Переводчик разогнул спину, тяжело вздохнул и обратился к Сафонке:
— Внемли, чадо. Не делай жисть свою горшею, нежели она есть. Не противься хозяину открыто…
— Рабом татарским быть мне немочно! — отрезал парень.
— Неужто жити не хочешь?
— Не больно мила доля в ярме!
— В таком разе сотвори плюновение в костер. Огнь у татаровей со времен Чингиза-хана и Батыги-хана священным почитается, так что осквернителю пламени немедля секир-башка совершат. Не любо такое? И верно, зачем себя зря живота лишать… Ты уже не отрок, но и не муж еще, убежишь, даст бог. Я вот, дед Митяй, трижды сбегал.

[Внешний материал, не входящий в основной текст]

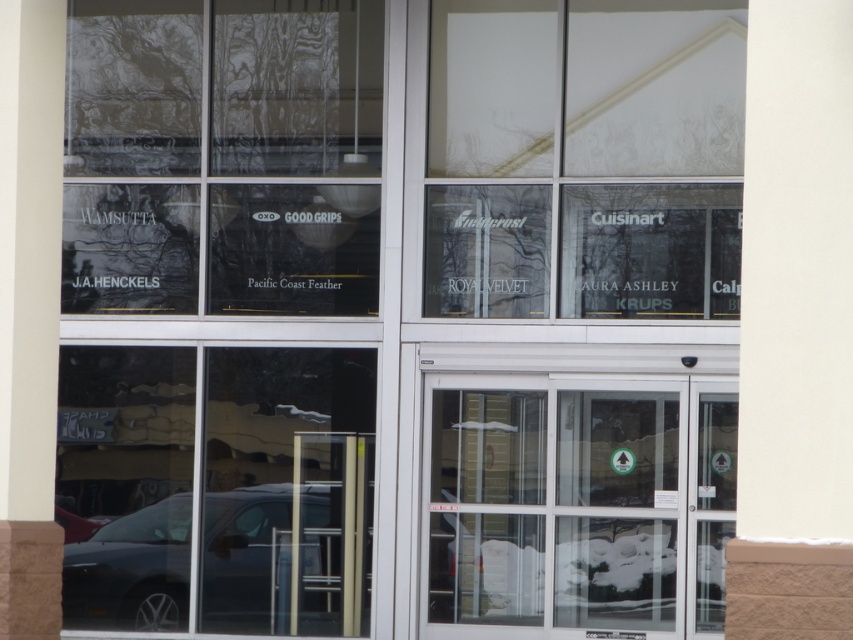 Question: Considering the real-world distances, which object is closest to the dark gray metallic car at lower left?

Choices:
 (A) white frosted glass at upper center
 (B) transparent glass window at upper left

Answer: (B)

Question: Is transparent glass window at upper left above dark gray metallic car at lower left?

Choices:
 (A) yes
 (B) no

Answer: (A)

Question: Which point is farther from the camera taking this photo?

Choices:
 (A) (717, 392)
 (B) (140, 264)

Answer: (B)

Question: Is transparent glass window at upper left smaller than clear glass door at center?

Choices:
 (A) no
 (B) yes

Answer: (A)

Question: Estimate the real-world distances between objects in this image. Which object is closer to the white frosted glass at upper center?

Choices:
 (A) clear glass door at center
 (B) dark gray metallic car at lower left
 (C) transparent glass window at upper left

Answer: (C)

Question: Is white frosted glass at upper center smaller than dark gray metallic car at lower left?

Choices:
 (A) no
 (B) yes

Answer: (A) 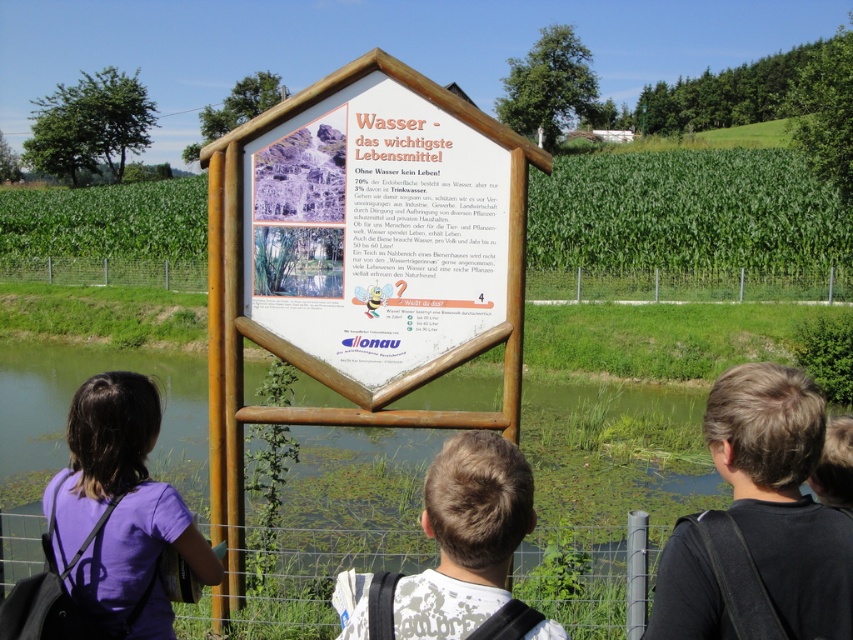 Question: Which point is farther from the camera taking this photo?

Choices:
 (A) (717, 280)
 (B) (718, 412)
 (C) (575, 272)

Answer: (C)

Question: Which of the following is the closest to the observer?

Choices:
 (A) brown hair at center
 (B) purple fabric shirt at lower left

Answer: (A)

Question: Is wooden sign at center behind wooden fence at center?

Choices:
 (A) yes
 (B) no

Answer: (B)

Question: Which of these objects is positioned farthest from the brown hair at center?

Choices:
 (A) green grass at center
 (B) wooden fence at center
 (C) green grassy pond at center
 (D) wooden sign at center

Answer: (A)

Question: Where is purple fabric shirt at lower left located in relation to wooden fence at center in the image?

Choices:
 (A) below
 (B) above

Answer: (A)

Question: In this image, where is green grass at center located relative to purple fabric shirt at lower left?

Choices:
 (A) right
 (B) left

Answer: (A) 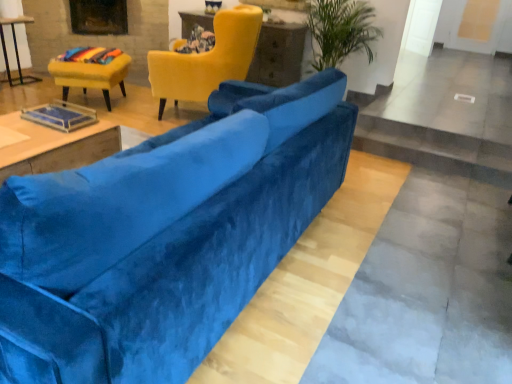 This screenshot has height=384, width=512. I want to click on velvet yellow armchair at upper center, arranged as the first chair when viewed from the right, so click(207, 59).

Identify the location of velvet yellow chair at upper left, which is the first chair in left-to-right order. (91, 75).

Locate an element on the screen. The height and width of the screenshot is (384, 512). rainbow fabric cushion at upper left is located at coordinates (90, 55).

What do you see at coordinates (55, 147) in the screenshot? I see `wooden table at center, which ranks as the 2th table in right-to-left order` at bounding box center [55, 147].

What are the coordinates of `matte yellow table at upper center, which ranks as the 1th table in back-to-front order` in the screenshot? It's located at (278, 54).

The image size is (512, 384). I want to click on dark brown wood fireplace at upper left, so click(99, 17).

Is point (19, 59) farther from camera compared to point (68, 52)?

Yes, it is behind point (68, 52).

In terms of height, does matte black table at left, positioned as the 2th table in bottom-to-top order, look taller or shorter compared to rainbow fabric cushion at upper left?

Clearly, matte black table at left, positioned as the 2th table in bottom-to-top order, is taller compared to rainbow fabric cushion at upper left.

The image size is (512, 384). What are the coordinates of `material located in front of the matte black table at left, positioned as the second table in front-to-back order` in the screenshot? It's located at (90, 55).

Which object is positioned more to the left, matte black table at left, positioned as the second table in front-to-back order, or rainbow fabric cushion at upper left?

matte black table at left, positioned as the second table in front-to-back order.

Where is `material above the wooden table at center, placed as the 1th table when sorted from front to back (from a real-world perspective)`? material above the wooden table at center, placed as the 1th table when sorted from front to back (from a real-world perspective) is located at coordinates (90, 55).

How distant is rainbow fabric cushion at upper left from wooden table at center, placed as the 1th table when sorted from front to back?

They are 6.83 feet apart.

Is wooden table at center, which ranks as the 2th table in right-to-left order, a part of rainbow fabric cushion at upper left?

Answer: Definitely not — wooden table at center, which ranks as the 2th table in right-to-left order, is not inside rainbow fabric cushion at upper left.

How different are the orientations of rainbow fabric cushion at upper left and wooden table at center, which ranks as the 2th table in right-to-left order, in degrees?

There is a 117-degree angle between the facing directions of rainbow fabric cushion at upper left and wooden table at center, which ranks as the 2th table in right-to-left order.

From the image's perspective, is rainbow fabric cushion at upper left positioned above or below matte black table at left, the 3th table from the right?

rainbow fabric cushion at upper left is below matte black table at left, the 3th table from the right.

Looking at this image, can you confirm if rainbow fabric cushion at upper left is thinner than matte black table at left, which ranks as the 1th table in left-to-right order?

In fact, rainbow fabric cushion at upper left might be wider than matte black table at left, which ranks as the 1th table in left-to-right order.

Consider the image. Is rainbow fabric cushion at upper left not within matte black table at left, positioned as the 2th table in bottom-to-top order?

Yes, rainbow fabric cushion at upper left is located beyond the bounds of matte black table at left, positioned as the 2th table in bottom-to-top order.

Who is smaller, rainbow fabric cushion at upper left or matte black table at left, the 2th table in the back-to-front sequence?

rainbow fabric cushion at upper left.

From a real-world perspective, which object stands above the other?

From a 3D spatial view, rainbow fabric cushion at upper left is above.

Are matte yellow table at upper center, the first table in the top-to-bottom sequence, and rainbow fabric cushion at upper left making contact?

No, matte yellow table at upper center, the first table in the top-to-bottom sequence, is not making contact with rainbow fabric cushion at upper left.

At what (x,y) coordinates should I click in order to perform the action: click on the 2nd table to the right of the rainbow fabric cushion at upper left, starting your count from the anchor. Please return your answer as a coordinate pair (x, y). Image resolution: width=512 pixels, height=384 pixels. Looking at the image, I should click on pyautogui.click(x=278, y=54).

Can you tell me how much dark brown wood fireplace at upper left and matte black table at left, positioned as the second table in front-to-back order, differ in facing direction?

They differ by 41.3 degrees in their facing directions.

From the image's perspective, does dark brown wood fireplace at upper left appear higher than matte black table at left, the second table from the top?

Yes, from the image's perspective, dark brown wood fireplace at upper left is over matte black table at left, the second table from the top.

Which of these two, dark brown wood fireplace at upper left or matte black table at left, the 2th table in the back-to-front sequence, stands shorter?

dark brown wood fireplace at upper left.

Does dark brown wood fireplace at upper left contain matte black table at left, the 3th table from the right?

No, matte black table at left, the 3th table from the right, is not inside dark brown wood fireplace at upper left.

Which object is wider, velvet yellow chair at upper left, which is counted as the 2th chair, starting from the right, or matte yellow table at upper center, which is counted as the third table, starting from the front?

velvet yellow chair at upper left, which is counted as the 2th chair, starting from the right, is wider.

From a real-world perspective, is velvet yellow chair at upper left, which is counted as the 2th chair, starting from the right, above or below matte yellow table at upper center, which is the first table in right-to-left order?

velvet yellow chair at upper left, which is counted as the 2th chair, starting from the right, is situated lower than matte yellow table at upper center, which is the first table in right-to-left order, in the real world.

Is matte yellow table at upper center, which is counted as the third table, starting from the front, surrounded by velvet yellow chair at upper left, which is the first chair in left-to-right order?

No, matte yellow table at upper center, which is counted as the third table, starting from the front, is located outside of velvet yellow chair at upper left, which is the first chair in left-to-right order.

Is wooden table at center, the 2th table when ordered from left to right, outside of velvet blue couch at center?

Yes, wooden table at center, the 2th table when ordered from left to right, is located beyond the bounds of velvet blue couch at center.

Considering the sizes of wooden table at center, which is counted as the 3th table, starting from the back, and velvet blue couch at center in the image, is wooden table at center, which is counted as the 3th table, starting from the back, wider or thinner than velvet blue couch at center?

In the image, wooden table at center, which is counted as the 3th table, starting from the back, appears to be more narrow than velvet blue couch at center.

From a real-world perspective, which object rests below the other?

wooden table at center, the 3th table in the top-to-bottom sequence, is physically lower.

Who is shorter, wooden table at center, which ranks as the first table in bottom-to-top order, or velvet blue couch at center?

Standing shorter between the two is wooden table at center, which ranks as the first table in bottom-to-top order.

This screenshot has width=512, height=384. I want to click on the 2nd table located beneath the rainbow fabric cushion at upper left (from a real-world perspective), so click(15, 51).

Identify the location of table in front of the rainbow fabric cushion at upper left. The width and height of the screenshot is (512, 384). (55, 147).

When comparing their distances from matte black table at left, positioned as the second table in front-to-back order, does wooden table at center, placed as the 1th table when sorted from front to back, or velvet blue couch at center seem further?

The object further to matte black table at left, positioned as the second table in front-to-back order, is velvet blue couch at center.

When comparing their distances from wooden table at center, placed as the 1th table when sorted from front to back, does dark brown wood fireplace at upper left or matte yellow table at upper center, the 3th table when ordered from bottom to top, seem closer?

matte yellow table at upper center, the 3th table when ordered from bottom to top, is closer to wooden table at center, placed as the 1th table when sorted from front to back.

Considering their positions, is velvet yellow armchair at upper center, the 2th chair when ordered from left to right, positioned further to wooden table at center, the 3th table in the top-to-bottom sequence, than rainbow fabric cushion at upper left?

Based on the image, rainbow fabric cushion at upper left appears to be further to wooden table at center, the 3th table in the top-to-bottom sequence.

From the image, which object appears to be farther from rainbow fabric cushion at upper left, velvet yellow armchair at upper center, arranged as the first chair when viewed from the right, or matte yellow table at upper center, the first table in the top-to-bottom sequence?

matte yellow table at upper center, the first table in the top-to-bottom sequence, lies further to rainbow fabric cushion at upper left than the other object.

Estimate the real-world distances between objects in this image. Which object is further from velvet yellow armchair at upper center, the 2th chair when ordered from left to right, rainbow fabric cushion at upper left or matte black table at left, positioned as the 2th table in bottom-to-top order?

The object further to velvet yellow armchair at upper center, the 2th chair when ordered from left to right, is matte black table at left, positioned as the 2th table in bottom-to-top order.

Which object lies nearer to the anchor point wooden table at center, the 3th table in the top-to-bottom sequence, velvet yellow chair at upper left, which is the first chair in left-to-right order, or dark brown wood fireplace at upper left?

Based on the image, velvet yellow chair at upper left, which is the first chair in left-to-right order, appears to be nearer to wooden table at center, the 3th table in the top-to-bottom sequence.

When comparing their distances from velvet yellow armchair at upper center, arranged as the first chair when viewed from the right, does matte black table at left, which ranks as the 1th table in left-to-right order, or wooden table at center, which ranks as the 2th table in right-to-left order, seem closer?

wooden table at center, which ranks as the 2th table in right-to-left order.

When comparing their distances from dark brown wood fireplace at upper left, does velvet yellow chair at upper left, which is the first chair in left-to-right order, or rainbow fabric cushion at upper left seem closer?

rainbow fabric cushion at upper left is closer to dark brown wood fireplace at upper left.

Identify the location of material between velvet yellow chair at upper left, which is the first chair in left-to-right order, and velvet yellow armchair at upper center, the 2th chair when ordered from left to right. (90, 55).

Locate an element on the screen. The height and width of the screenshot is (384, 512). chair between velvet yellow chair at upper left, which is counted as the 2th chair, starting from the right, and matte yellow table at upper center, the 3th table when ordered from bottom to top, from left to right is located at coordinates (207, 59).

Where is `fireplace situated between matte black table at left, the 2th table in the back-to-front sequence, and matte yellow table at upper center, placed as the third table when sorted from left to right, from left to right`? fireplace situated between matte black table at left, the 2th table in the back-to-front sequence, and matte yellow table at upper center, placed as the third table when sorted from left to right, from left to right is located at coordinates (99, 17).

You are a GUI agent. You are given a task and a screenshot of the screen. Output one action in this format:
    pyautogui.click(x=<x>, y=<y>)
    Task: Click on the fireplace situated between matte black table at left, positioned as the 2th table in bottom-to-top order, and velvet yellow armchair at upper center, arranged as the first chair when viewed from the right, from left to right
    This screenshot has height=384, width=512.
    Given the screenshot: What is the action you would take?
    pyautogui.click(x=99, y=17) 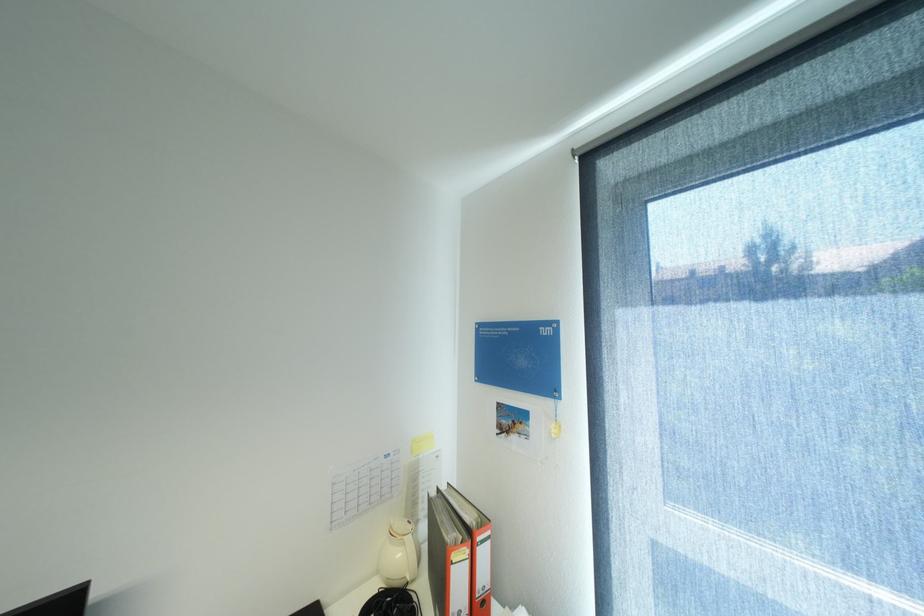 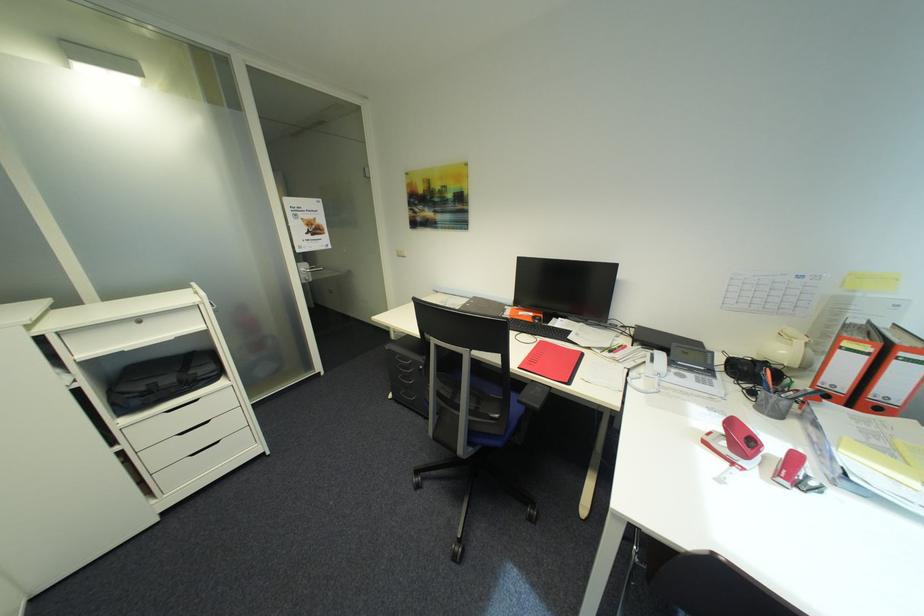 Locate, in the second image, the point that corresponds to the point at 476,565 in the first image.

(872, 359)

Таперя слухай, а то хозяин разгневается, что долго гутарим. Тебя пленил ертаул, то бишь передовой отряд Дивей-мурзы, что остался в тылу отряда ногайского кош с ахуруком
[53]охранять. Сюда весь ясырь свозят. Дивей-мурза, шишморник, лихо одноглазое его забери, охоту-полеванье затеял, да вместо зайчишки волчище, тебя то есть, на злосчастье свое поймал. Это ты его порешил первой же пулей. Таперя в коше главинит его молодший брат Будзюкей-мурза, коий перед нами красуется.— Что ж ты речешь мне непокорство смирить? Почто? Все равно за братца он из меня живьем жилы вытянет…
— Не лезь сам в могилу, не минуешь оной в своечасье. Будзюкейка старшого брата не вельми любил, а через его смерть и вовсе возвысился. Конечно, будь ты на свободе, он в лепешку бы разбился, а твою кровь за кровь родича взял бы. Но рабу мстить, может, и почтет ниже достоинства своего, ты таперя ведь для него не человек, скотина. И еще смекай. Слух прошел, будто санчаки
[54]турские полонянников в янычары отбирают. Ты молодой, могутный, за тебя красную цену дадут. Тебя убить — добрую приполонь [55]в землю закопать…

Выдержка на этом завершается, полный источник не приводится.